I was absolutely ecstatic to get tickets to this talk and it didn’t matter a jot to me that I was 6 rows back up in the balcony – in fact watching these two speakers spellbind the whole room was an upside to being so far back.
Reni wrote the groundbreaking book – Why I’m No Longer Talking to White People about Race, following a blogpost of the same name some years previously, and has brought the issue of systemic racism in frank and no uncertain terms firmly into consciousness for many, not least myself. Chimamanda is an internationally renowned novelist and writer, famous for her novels including – Half of a Yellow Sun and her non-fiction books – We Should All Be Feminists and Dear Ijeawele.
The room was practically pulsing and the anticipation almost tangible, with every single seat of the Southbank Centre auditorium filled – the event was a sell-out. Reni and Chimamanda were amazing. I hung off their every word. The two of them, in conversation for the first time on stage, seemed to have instant chemistry.
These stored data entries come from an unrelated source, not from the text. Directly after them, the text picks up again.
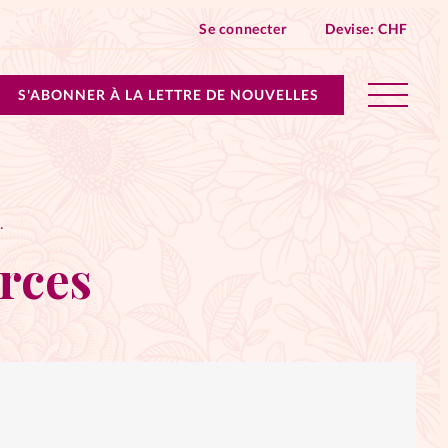
Se connecter
Devise:
CHF
S'ABONNER À LA LETTRE DE NOUVELLES
lles devient Relations Aujourd’hui!
ESSOURCES
n don
rces
ique
 SpirituElles - toutes les éditions
s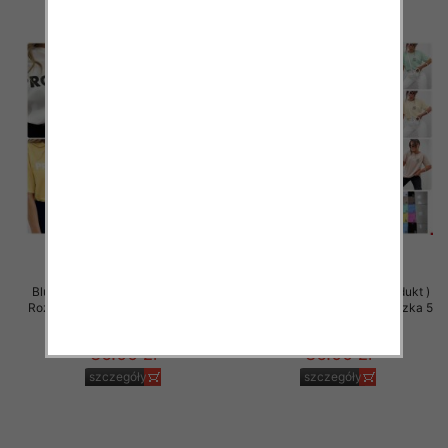
Bluzki damskie (Polska produkt )
Bluzki damskie (Polska produkt )
Roz Standard, Mix Kolor Paczka 5
Roz Standard, Mix Kolor Paczka 5
szt
szt
36.00 zł
36.00 zł
szczegóły
szczegóły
They talked about the pressure they feel to take responsibility for the emotional responses of their readers to their content and teased apart white privilege, including how they themselves enjoy certain privileges. A particularly fascinating part of the conversation was Chimamanda recounting conversations she has had with readers who challenge the conclusion given to a white, non-central character in one of her novels and how she positions those responses within the wider issue that is white people feeling affronted by discussions around racism. They discussed deliberate omission of black culture in the west, becoming a feminist, being “suddenly black” when coming to America, how identity can be forced upon us, receiving abuse on social media, the colonization of Nigeria, preferring to read stories to theories and marriage. Despite covering all that content it was a relaxed and naturally flowing conversation and there were really wonderfully funny moments shared between them. I for one could have listened to them both for hours more.
I’d love to write about all the talks and panels I attended, but I would probably have to write a book! All of that said, what’s wonderful about WOW is that everyone else who attended would probably write a completely different summary. Because there is so much to do, see, hear, buy and take in that the experience really is what you make it and I for one will be going back each and every year I am able!